Four retail technology trends to look out for in 2022
Within the last couple of years, retail technology and virtual merchandising outlets have been drastically affected by lockdowns, occupancy, and distance restrictions.
And so it’s no surprise that many companies who have inevitably pished even the non-tech-savvy consumers to e-commerce have found themselves struggling with getting know the retail technology sector.
Nevertheless, this new generation of retail employees and consumers has instigated a fertile ground for the adoption of new technologies and strategies to engage with clients, expanding the opportunities and possibilities within the scope of the internet as a whole.
This has led to many businesses adopting these new technologies and has also provided the reasoning for why small businesses need IT support now more than ever. If you’re looking for a place to start, read up on the stand out retail tech funding rounds after this blog post.
Technology has given today’s retailers the opportunity to seek out the newest trends in the retail industry and therefore begin to set new standards on what is functional and acceptable.
Let’s have a look at the most important of them.
Trend one: cloud-based platforms for higher reliability
The fact is that most in-store teams lack the knowledge and experience necessary to comprehend complicated planograms and implement recommended modifications without deviations.
Even more so when it comes to generic strategies that must be implemented in stores with varying space configurations and consumer demographics.

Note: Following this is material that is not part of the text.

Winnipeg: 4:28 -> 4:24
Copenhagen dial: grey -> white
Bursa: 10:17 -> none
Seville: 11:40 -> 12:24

Cloud-based platforms are technologies that enable you to create new application architectures that are robust, elastic, and agile, allowing you to respond faster to digital change.

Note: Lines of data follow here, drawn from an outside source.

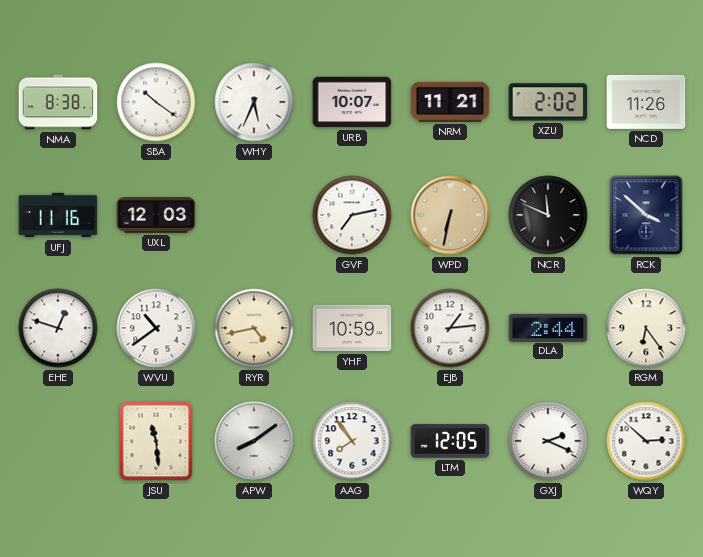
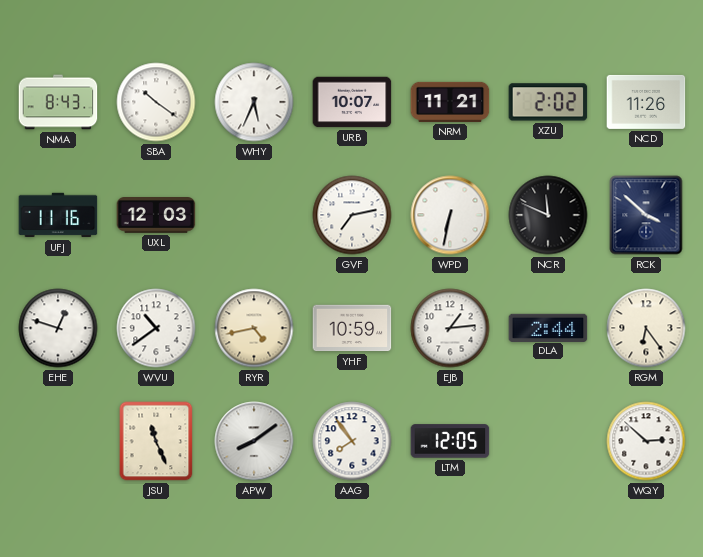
NMA: 8:38 -> 8:43
WPD dial: champagne -> white
JSU: 11:29 -> 11:26
GXJ: 2:19 -> none
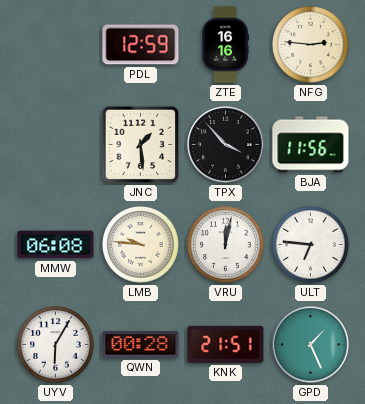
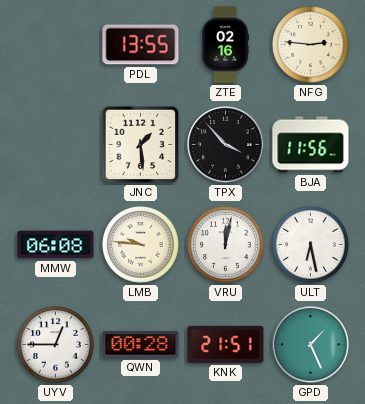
PDL: 12:59 -> 13:55
ZTE: 16:16 -> 02:16
ULT: 6:46 -> 6:28
UYV: 6:05 -> 12:45
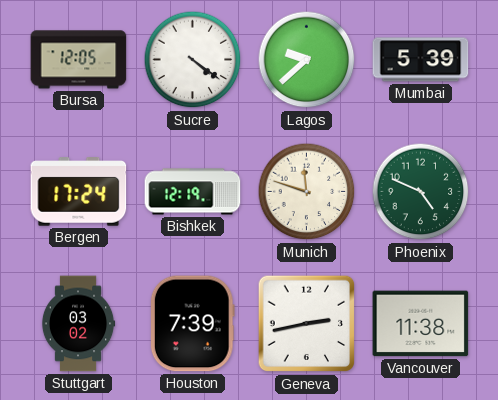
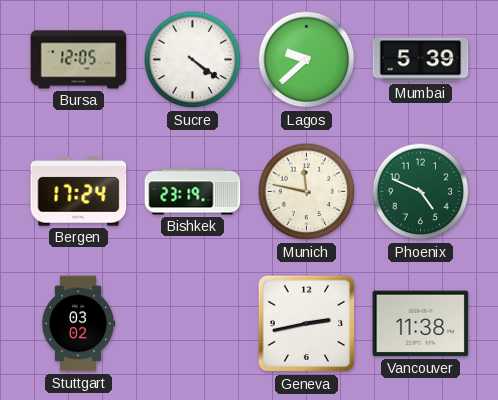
Bishkek: 12:19 -> 23:19
Munich: 11:48 -> 11:47
Houston: 7:39 -> none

Trend two: AI for maximised performance
Artificial intelligence (AI) is a practical technique to improve corporate decision-making.
Each choice is presented as a series of processes, with intelligence and analytics instrumentalised to inform, learn from, and refine these processes.

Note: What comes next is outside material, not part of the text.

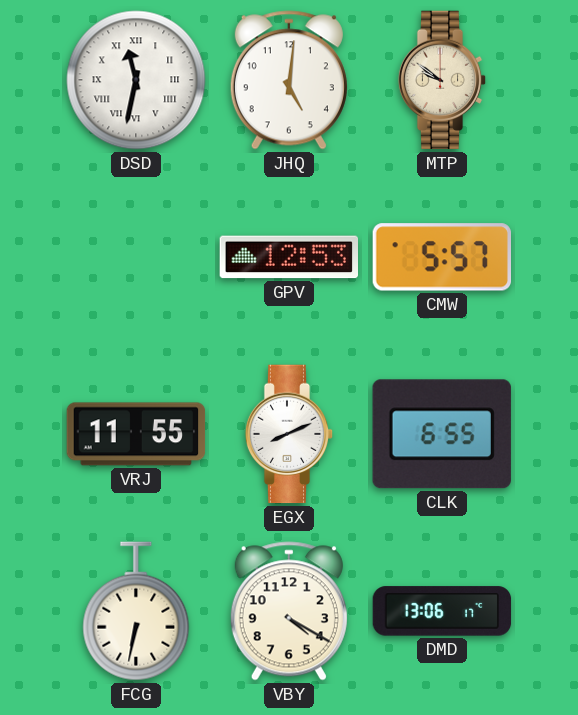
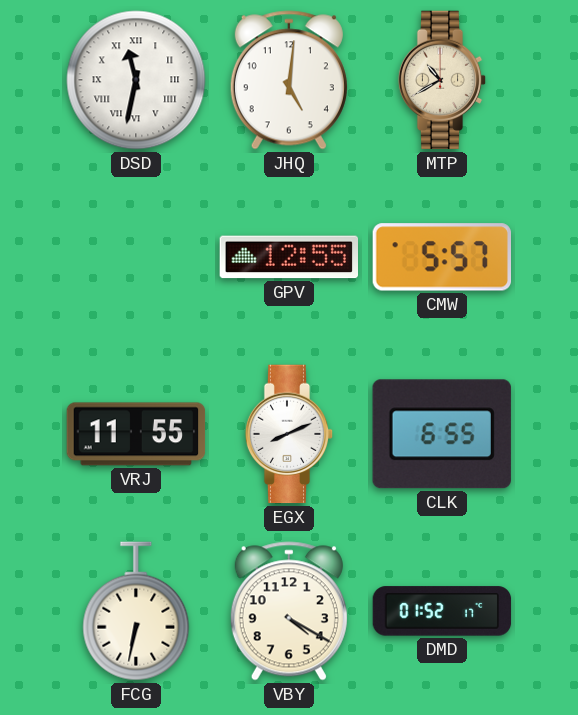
MTP: 9:51 -> 10:40
GPV: 12:53 -> 12:55
DMD: 13:06 -> 01:52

Through the use of augmented analytics, simulations, and AI, decision intelligence may assist and enhance human decision making, as well as possibly automating it.
To make AI delivery more efficient, AI engineering automates data, model, and application upgrades. AI engineering, when combined with robust AI governance, will operationalise AI delivery to assure its long-term economic value.
Trend three: privacy enhancing computing
Privacy enhancing computing protects the processing of personal data in untrustworthy contexts, which is becoming more important as privacy and data protection regulations evolve and consumers' worries rise.
Privacy enhancing computing makes use of a number of privacy-protection approaches to extract value from data while still adhering to regulations.
Trend four: the emergence of headless e-commerce
The term "headless commerce" refers to software architectures that segment what customers see (the front-end interface) from essential commerce activities like payment processing and inventory management (the back-end software). Essentially, the technology allows for simple selling through a variety of channels.
Businesses that use portable backends, data, and data structures may be able to respond quickly to market changes.
Most significantly, the headless design enables companies to offer multi-platform shopping experiences by displaying the best frontend tools for each platform/device.